Bundesregierung prüft Obergrenze für Pflege-Eigenanteil
Eine Auswertung des Verbandes der Ersatzkassen e. V. (vdek) vom 1. Juli 2024 macht deutlich, dass der Anteil, den Pflegebedürftige in Pflegeheimen aus eigener Tasche bezahlen müssen, erneut angestiegen ist. So zahlen die zu Pflegenden im Bundesdurchschnitt monatlich einen Eigenanteil von 2.871 Euro im ersten Aufenthaltsjahr. Das sind 211 Euro mehr als ein Jahr zuvor (1.7.2023: 2.660 Euro). Im zweiten Aufenthaltsjahr beträgt die monatliche Eigenbeteiligung aktuell 2.620 Euro, ein Plus von 233 Euro (1.7.2023: 2.387 Euro). Im dritten Aufenthaltsjahr müssen 2.284 Euro zugezahlt werden – 169 Euro mehr als im Vorjahr (1.7.2023: 2.115 Euro). Ab dem vierten Aufenthaltsjahr beträgt die Eigenbeteiligung aktuell 1.865 Euro bundesdurchschnittlich im Monat. Das entspricht einem Anstieg von 91 Euro (1.7.2023: 1.774 Euro).
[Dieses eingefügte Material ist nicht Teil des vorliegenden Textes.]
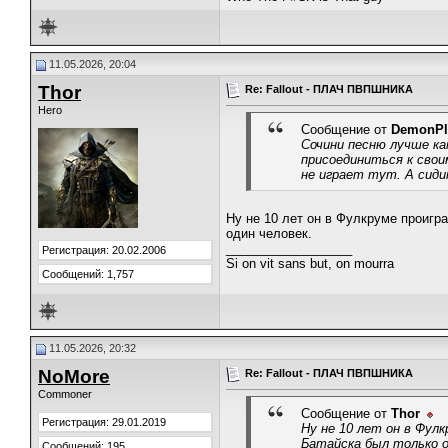
11.05.2026, 20:04
Thor
Re: Fallout - ПЛАЧ ПВПШНИКА
Hero
Сообщение от
DemonPl
Сочини песню лучше ка
присоединиться к свои
не играет тут. А сидит
Ну не 10 лет он в Фулкруме проигра
один человек.
__________________
Регистрация: 20.02.2006
Si on vit sans but, on mourra
Сообщений: 1,757
11.05.2026, 20:32
NoMore
Re: Fallout - ПЛАЧ ПВПШНИКА
Commoner
Сообщение от
Thor
Регистрация: 29.01.2019
Ну не 10 лет он в Фулк
Батайска был только о
Сообщений: 195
Lauterbach erwägt Deckelung des Eigenanteils
Dass diese Entwicklung für viele bedeutet, dass sie sich die Unterbringung in einem Pflegeheim irgendwann nicht mehr leisten können, schein auch bei der Bundesregierung angekommen zu sein. Gegenüber dem ARD kündigt Bundesgesundheitsminister Karl Lauterbach (SPD) an, gegenzusteuern zu wollen. "Wir müssen dazu kommen, dass wir vielleicht mit einer Obergrenze für den Eigenanteil arbeiten. Das prüfen wir derzeit. Wir prüfen auch, wie die Investitionskosten stärker durch die Länder getragen werden können. Die Länder machen da zu wenig. Das fällt so auf die Füße der Versicherten, der zu Pflegenden", so Lauterbach.
Aus welchen Kosten setzt sich die Eigenbeteiligung zusammen?
Die von den Pflegebedürftigen zu tragende Eigenbeteiligung setzt sich aus drei Komponenten zusammen: den Kosten für Unterkunft und Verpflegung (1.7.2024 im Bundesdurchschnitt 955 Euro/Monat), den Investitionskosten (1.7.2024 im Bundesdurchschnitt 490 Euro/Monat) und dem sogenannten einrichtungseinheitlichen Eigenanteil (EEE). Dieser beinhaltet vor allem Kosten für das Pflegepersonal (1.7.2024 im Bundesdurchschnitt 1.678 Euro/Monat). Dass die Eigenbeteiligung mit zunehmender Aufenthaltsdauer geringer wird, ist durch die Zuschüsse begründet, die die Pflegekasse zum EEE dazugibt. Aktuell betragen die Zuschüsse im ersten Aufenthaltsjahr 15 Prozent des zu zahlenden EEE, im zweiten Aufenthaltsjahr 30 Prozent, im dritten Aufenthaltsjahr 50 Prozent und ab dem vierten Aufenthaltsjahr 75 Prozent des zu zahlenden EEE. Die Zuschüsse waren zum Jahresanfang um jeweils fünf Prozent erhöht worden, für das erste Aufenthaltsjahr sogar um zehn Prozent.
Investitionskostenübernahme würde Heimbewohnende um 490 Euro im Monat entlasten
„Die finanzielle Eigenbeteiligung für Pflegebedürftige in Pflegeheimen steigt weiter an“, so Ulrike Elsner, vdek-Vorstandsvorsitzende. „Dass diese so hoch ist, liegt auch daran, dass die Länder ihre Verantwortung ignorieren. Allein die Übernahme der Investitionskosten, wie gesetzlich vorgesehen, würde Heimbewohnerinnen und –bewohner um durchschnittlich 490 Euro im Monat entlasten.”
Auch sei es Aufgabe des Staates, die Ausbildungskosten zu übernehmen. Dass diese Kosten anteilig von Pflegeheimbewohnenden querfinanziert werden, sei keine faire Lastenverteilung, so Elsner. Ausbildung sei eine gesamtgesellschaftliche Aufgabe und sollte aus Steuermitteln bezahlt werden. Zumal nicht einmal sicher sei, dass die Auszubildenden anschließend auch im Pflegeheim arbeiteten. „Die Ampelfraktionen haben im Koalitionsvertrag vereinbart, diese Ungerechtigkeit zu beseitigen. Wir erwarten, dass dieses Versprechen im Rahmen der von Minister Lauterbach angekündigten umfassenden Pflegereform eingelöst wird.” Das brächte beispielsweise für die Pflegebedürftigen in Heimen im ersten Aufenthaltsjahr eine finanzielle Erleichterung von weiteren 112 Euro im Durchschnitt im Monat.